Group of Seven finance ministers agreed on Friday to impose a price cap on Russian oil aimed at slashing revenues for Moscow's war in Ukraine while avoiding price spikes, but Russia said it would halt oil sales to countries imposing it.
The ministers from the G7 wealthy democracies confirmed their commitment to the plan after a virtual meeting. They said, however, that key details, including the per-barrel level of the price cap would be determined later "based on a range of technical inputs" to be agreed by the coalition of countries implementing it.
"Today we confirm our joint political intention to finalize and implement a comprehensive prohibition of services which enable maritime transportation of Russian-origin crude oil and petroleum products globally," the G7 ministers said.
The provision of Western-dominated maritime transportation services, including insurance and finance, would be allowed only if the Russian oil cargoes are purchased at or below the price level "determined by the broad coalition of countries adhering to and implementing the price cap."
A senior US Treasury official told reporters that the coalition would set a specific dollar price limit for Russian crude and two others for petroleum products -- not discounts to global market prices -- and the price level would be revisited as needed.

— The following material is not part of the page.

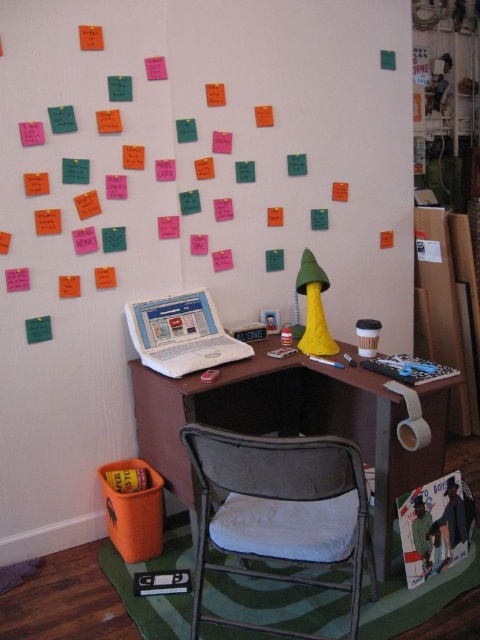 Does brown wood computer desk at center have a lesser height compared to metallic gray folding chair at center?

"This price cap on Russian oil exports is designed to reduce Putin's revenues, closing an important source of funding for the war of aggression," said German Finance Minister Christian Lindner, the current G7 finance chair. "At the same time, we want to curb rising global energy prices. This will minimize inflation globally."
Oil cut-off
The Kremlin responded to the G7 statement by saying that it would stop selling oil to countries implementing the price cap, saying it would destabilize global oil markets.
"We simply will not cooperate with them on non-market principles," Kremlin spokesman Dmitry Peskov told reporters.
The Treasury official said Russia would have little choice but to sell oil at reduced prices in line with the cap, because India, China and other countries outside the coalition will still want to buy oil as cheaply as possible and alternative insurance will be considerably more expensive.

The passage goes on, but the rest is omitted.